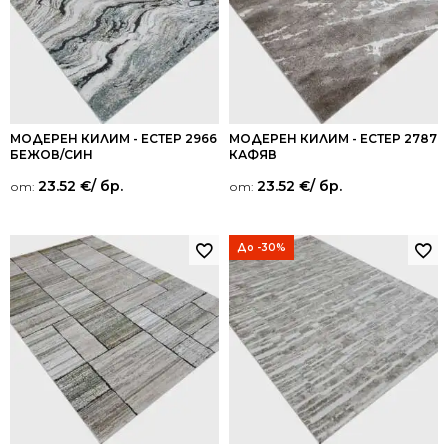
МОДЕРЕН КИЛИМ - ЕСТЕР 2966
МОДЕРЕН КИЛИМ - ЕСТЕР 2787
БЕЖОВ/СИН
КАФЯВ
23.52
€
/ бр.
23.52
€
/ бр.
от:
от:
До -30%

== == ==

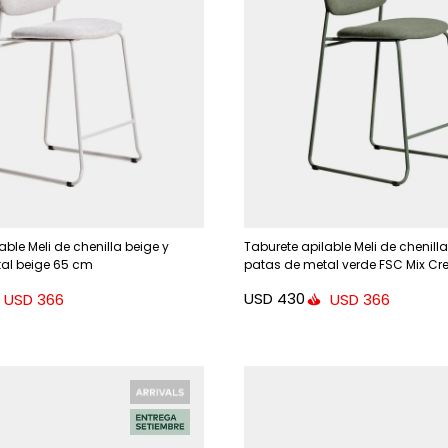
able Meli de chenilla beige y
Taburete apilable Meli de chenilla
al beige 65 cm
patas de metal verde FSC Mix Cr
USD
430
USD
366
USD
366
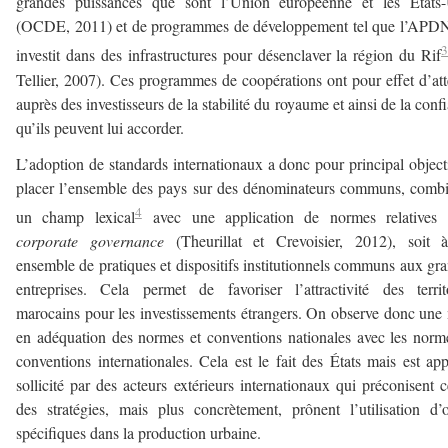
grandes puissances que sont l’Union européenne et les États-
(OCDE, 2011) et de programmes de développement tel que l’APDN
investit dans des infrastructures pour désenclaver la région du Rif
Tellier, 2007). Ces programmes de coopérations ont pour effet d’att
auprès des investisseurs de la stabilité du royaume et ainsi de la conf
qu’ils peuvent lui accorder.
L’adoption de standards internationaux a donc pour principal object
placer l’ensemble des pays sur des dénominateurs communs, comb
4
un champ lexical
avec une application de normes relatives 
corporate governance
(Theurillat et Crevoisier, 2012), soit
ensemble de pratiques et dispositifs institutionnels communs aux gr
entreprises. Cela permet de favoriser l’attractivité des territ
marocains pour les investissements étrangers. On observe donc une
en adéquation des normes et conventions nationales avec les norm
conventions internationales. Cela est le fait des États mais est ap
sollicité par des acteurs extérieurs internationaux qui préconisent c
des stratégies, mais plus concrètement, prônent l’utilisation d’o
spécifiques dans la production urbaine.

== == ==

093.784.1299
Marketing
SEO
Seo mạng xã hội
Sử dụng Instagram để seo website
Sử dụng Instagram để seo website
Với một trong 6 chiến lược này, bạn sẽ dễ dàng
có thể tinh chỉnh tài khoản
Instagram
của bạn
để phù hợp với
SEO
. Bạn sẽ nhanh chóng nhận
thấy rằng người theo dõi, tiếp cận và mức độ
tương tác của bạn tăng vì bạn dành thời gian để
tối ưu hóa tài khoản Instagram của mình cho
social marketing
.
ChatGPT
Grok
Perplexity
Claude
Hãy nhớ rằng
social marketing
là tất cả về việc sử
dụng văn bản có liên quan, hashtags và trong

== == ==

Could you return the lines in the entries above that contain "Meli"?

### Result of this exercise
able Meli de chenilla beige y
Taburete apilable Meli de chenilla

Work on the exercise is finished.